I think it is great that people point out LLM generated articles here on HN. Sadly, it feels like I am slowly loosing my skill to identify LLM speak. Maybe I am getting worn out of all LLM content... So, please, list the indicators and telltale signs from the specific article or blog post (like others have done here already). At least I would appreciate it a lot.
I know, right? It used to be easy: just look for writing in a very long-winded style, almost as if the author is being paid per word, in a place where that sort of writing didn't belong. I think it was because that type of writing represented a disproportionate fraction of the tokens in the training data due to the long-winded-ness. Somewhere around a year ago, they figured out some way to deal with that problem.
Straight quotes were my first clue, followed by “it’s not this it’s that” and subheads.
I think it will become pretty simple. Does the author say somewhere on their site that they don't use AI for writing? If yes, then great. Otherwise, it's very likely LLM-generated — particularly if the author spends a lot of time writing positively about AI. (And what if they lie? They will be discovered eventually, at which point they can be blacklisted.)
The em-dashes
> Sadly, it feels like I am slowly loosing my skill to identify LLM speak.
Just read a few fiction books written in 2026 in Amazon Kindle Unlimited. Your brain will be trained to recognize AI-Slop Speak in No Time.

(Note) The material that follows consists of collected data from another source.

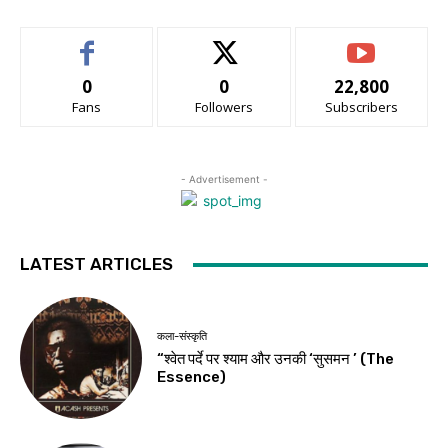
0
0
22,800
Fans
Followers
Subscribers
- Advertisement -
LATEST ARTICLES
कला-संस्कृति
“श्वेत पर्दे पर श्याम और उनकी ‘सुसमन ’ (The
Essence)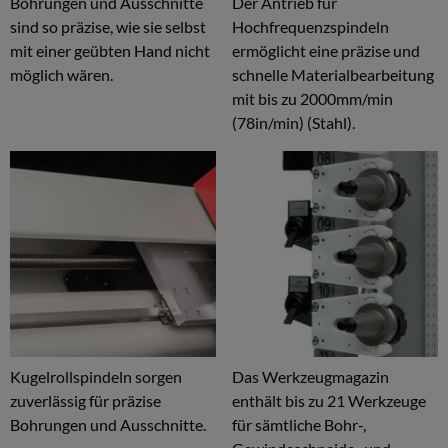
Bohrungen und Ausschnitte
Der Antrieb für
sind so präzise, wie sie selbst
Hochfrequenzspindeln
mit einer geübten Hand nicht
ermöglicht eine präzise und
möglich wären.
schnelle Materialbearbeitung
mit bis zu 2000mm/min
(78in/min) (Stahl).
Kugelrollspindeln sorgen
Das Werkzeugmagazin
zuverlässig für präzise
enthält bis zu 21 Werkzeuge
Bohrungen und Ausschnitte.
für sämtliche Bohr-,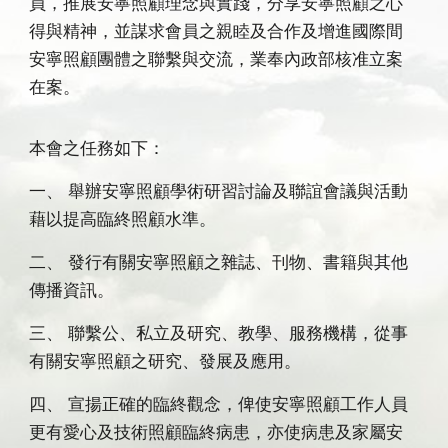
員，推展安寧照顧理念與實踐，分享安寧照顧之心
得與精神，並謀求會員之親睦及合作及增進國際間
安寧照顧團體之聯繫與交流，業奉內政部核准立案
在案。
本會之任務如下：
一、 舉辦安寧照顧學術研習討論及聯誼會議與活動
藉以提高臨終照顧水準。
二、 發行有關安寧照顧之雜誌、刊物、書籍與其他
傳播資訊。
三、 聯繫公、私立及研究、教學、服務機構，從事
有關安寧照顧之研究、發展及應用。
四、 宣揚正確的臨終觀念，俾使安寧照顧工作人員
更有愛心及技術照顧臨終病患，亦使病患及家屬安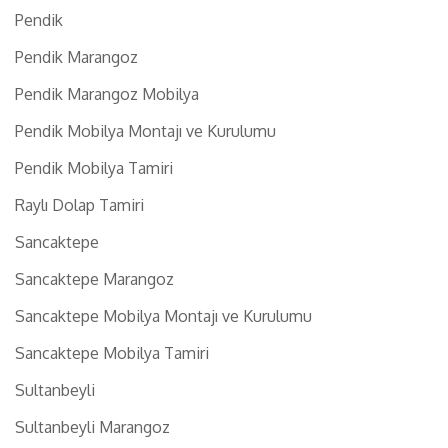
Pendik
Pendik Marangoz
Pendik Marangoz Mobilya
Pendik Mobilya Montajı ve Kurulumu
Pendik Mobilya Tamiri
Raylı Dolap Tamiri
Sancaktepe
Sancaktepe Marangoz
Sancaktepe Mobilya Montajı ve Kurulumu
Sancaktepe Mobilya Tamiri
Sultanbeyli
Sultanbeyli Marangoz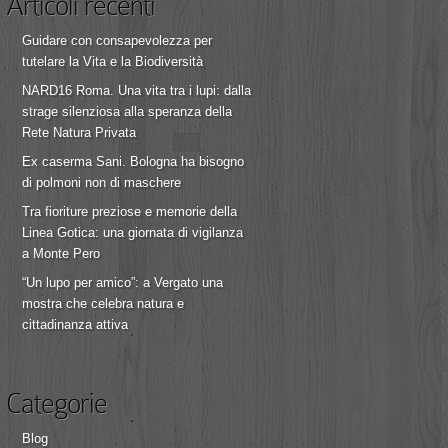
Articoli recenti
Guidare con consapevolezza per
tutelare la Vita e la Biodiversità
NARD16 Roma. Una vita tra i lupi: dalla
strage silenziosa alla speranza della
Rete Natura Privata
Ex caserma Sani. Bologna ha bisogno
di polmoni non di maschere
Tra fioriture preziose e memorie della
Linea Gotica: una giornata di vigilanza
a Monte Pero
“Un lupo per amico”: a Vergato una
mostra che celebra natura e
cittadinanza attiva
Categorie
Blog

Specific article aside, you may be interested in:
https://en.wikipedia.org/wiki/Wikipedia:AISIGNS
https://github.com/blader/humanizer/blob/main/SKILL.md#conte...
The multiple uses of "it's worth X" made me question the authorship, for one
> It is not age verification. It is identity verification.
> You can change a password. You cannot change your face.
> This is not a popularity contest, and refusal is not a vote you are trying to win
These were a couple sentences that were immediate flags to me. There've been countless articles written on this (I can dig them up if you want), but IMO there are pretty clear semantic rhythms you start to notice.
It is not foo, it is bar. You can zip, you cannot zap.